This book aims to teach usage of the latest version of Lua. This means it will be attempted to regularly update it as new versions of Lua come out (Lua releases are infrequent enough that this should not be too difficult). Currently, the book is up-to-date for Lua 5.2, which is the latest version. If you are using Lua in an embedded environment that uses an older version of Lua in the 5.x branch (Lua 5.0 and Lua 5.1), the material is probably sufficiently relevant for you.

Lua was designed and is being maintained at the Pontifical Catholic University of Rio de Janeiro, which is located in Brazil. Its creators are Roberto Ierusalimschy, Waldemar Celes and Luiz Henrique de Figueiredo.

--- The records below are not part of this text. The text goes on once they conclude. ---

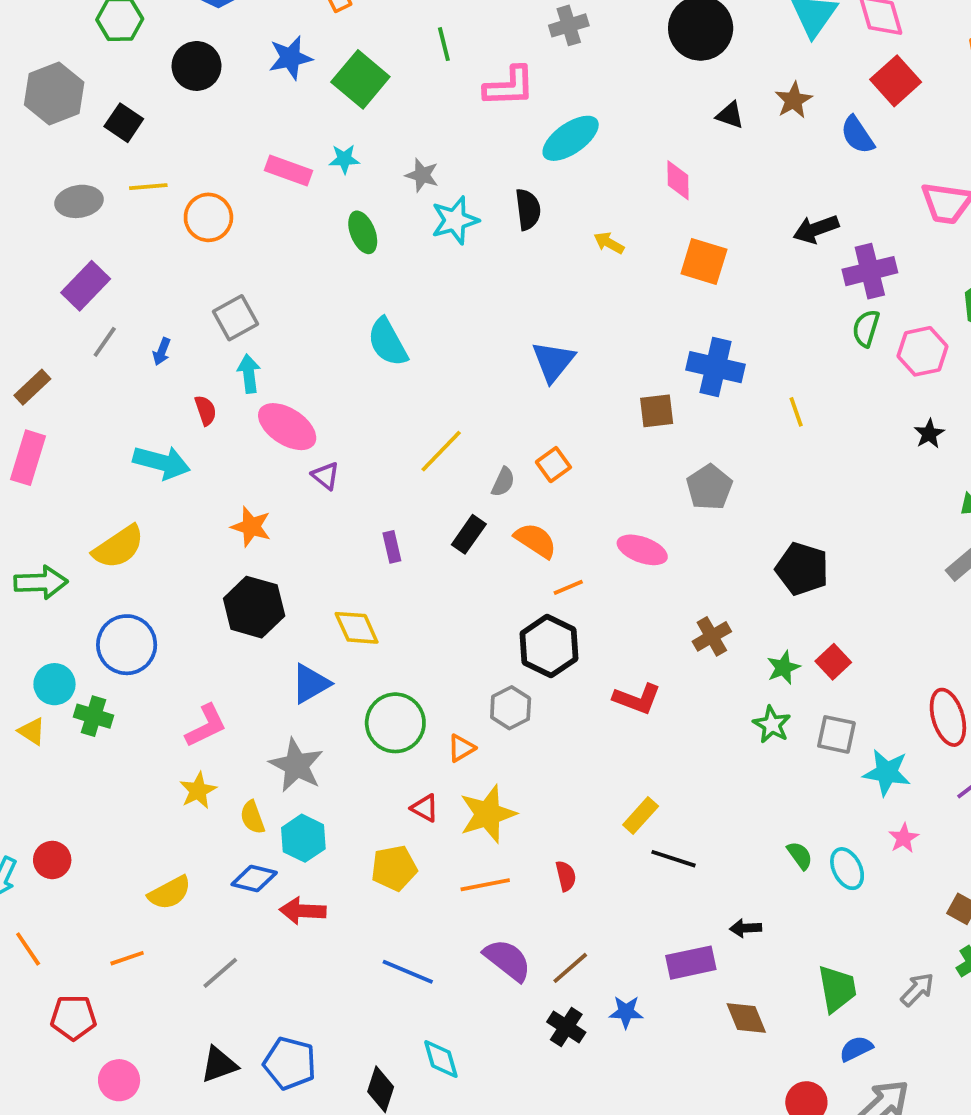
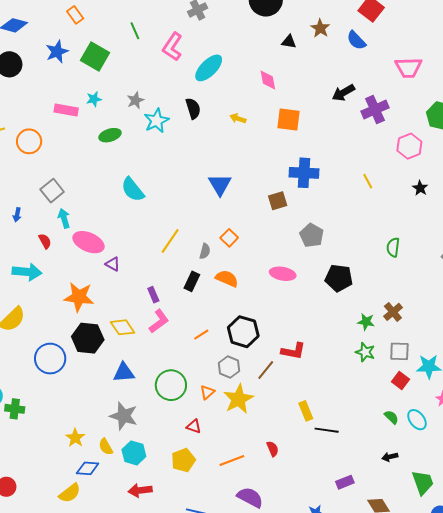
pink L-shape: (509, 86) -> (172, 47), turned 136
gray star: (422, 175) -> (135, 100), turned -30
green ellipse: (363, 232) -> (110, 135), turned -75
green semicircle: (866, 328) -> (393, 247), moved
yellow line: (796, 412) -> (368, 181), moved
orange star: (251, 527) -> (79, 297), size x1.4
black pentagon: (802, 569) -> (339, 278), moved
orange line: (568, 587) -> (201, 335), moved
yellow diamond: (357, 628) -> (123, 327), moved
brown cross: (712, 636) -> (393, 312), moved
blue circle: (127, 645) -> (50, 359), moved
red square: (833, 662) -> (400, 381), moved
green star: (783, 668) -> (366, 322), turned -30
blue triangle: (311, 684) -> (124, 373), turned 35
pink L-shape: (206, 726) -> (159, 321), moved
yellow star: (488, 814) -> (238, 399), moved
yellow rectangle: (641, 816) -> (306, 411), turned -54
blue diamond: (254, 878) -> (88, 468), moved
black arrow: (746, 928) -> (390, 457), moved
purple rectangle: (691, 963) -> (345, 482), size x0.7
brown line: (570, 968) -> (266, 370), moved

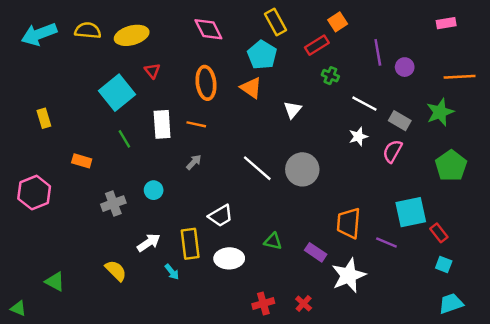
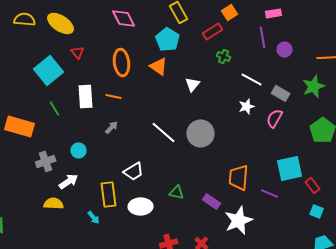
pink rectangle: (446, 23) -> (274, 13), moved
yellow ellipse: (132, 35) -> (61, 23), turned 48
orange rectangle: (82, 161) -> (20, 126), size x1.8
white arrow: (149, 243) -> (69, 181), moved
yellow semicircle: (116, 271) -> (54, 203), moved, turned -42

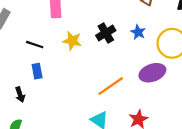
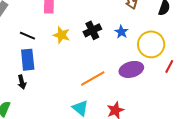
blue rectangle: (37, 71) -> (28, 60), size x1.5
black arrow: (20, 95) -> (22, 82), moved

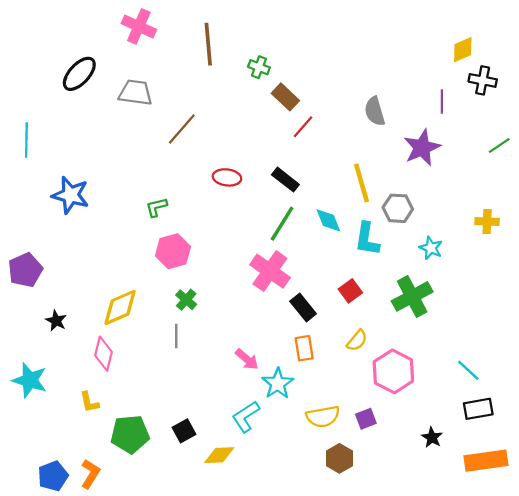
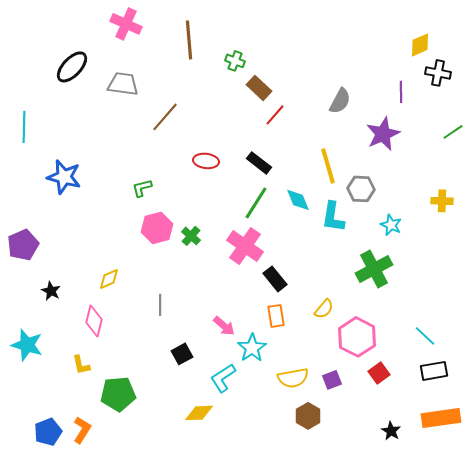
gray semicircle: (375, 111) -> (340, 101), turned -136
red square: (350, 291) -> (379, 373), moved
green cross: (186, 300) -> (191, 236), moved
yellow diamond: (120, 307) -> (109, 279), size x0.6
black square: (184, 431) -> (182, 354), moved
black star: (432, 437) -> (391, 431), moved

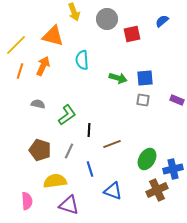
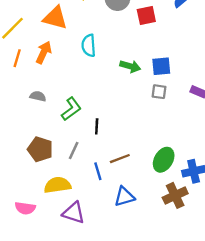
brown line: (112, 144) -> (120, 159), moved
blue triangle: (113, 191) -> (124, 197), turned -36
pink semicircle: (27, 201) -> (25, 208), turned 102

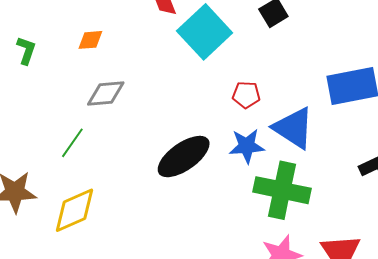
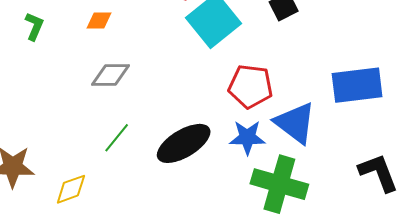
red pentagon: (246, 95) -> (251, 86), size x1.6
green line: (72, 143) -> (117, 138), moved
yellow diamond: (74, 210) -> (71, 189), size x0.7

"Lua" (pronounced LOO-ah) means "Moon" in Portuguese. As such, it is neither an acronym nor an abbreviation, but a noun. More specifically, "Lua" is a name, the name of the Earth's moon and the name of the language. Like most names, it should be written in lower case with an initial capital, that is, "Lua". Please do not write it as "LUA", which is both ugly and confusing, because then it becomes an acronym with different meanings for different people. So, please, write "Lua" right!
—Lua authors, About Lua

Lua comes from two languages that were designed by TeCGraf (a laboratory at the Pontifical Catholic University of Rio de Janeiro): DEL and Sol. DEL means "data entry language", while Sol means "simple object language" and also means sun in Portuguese, which is why the name Lua was chosen, since it means "moon" in Portuguese. It was created for Petrobras, a Brazilian oil company, but was also used in many other projects in TeCGraf, and is now used in a multitude of projects world-wide. Lua is one of the leading languages in the field of embedded game development.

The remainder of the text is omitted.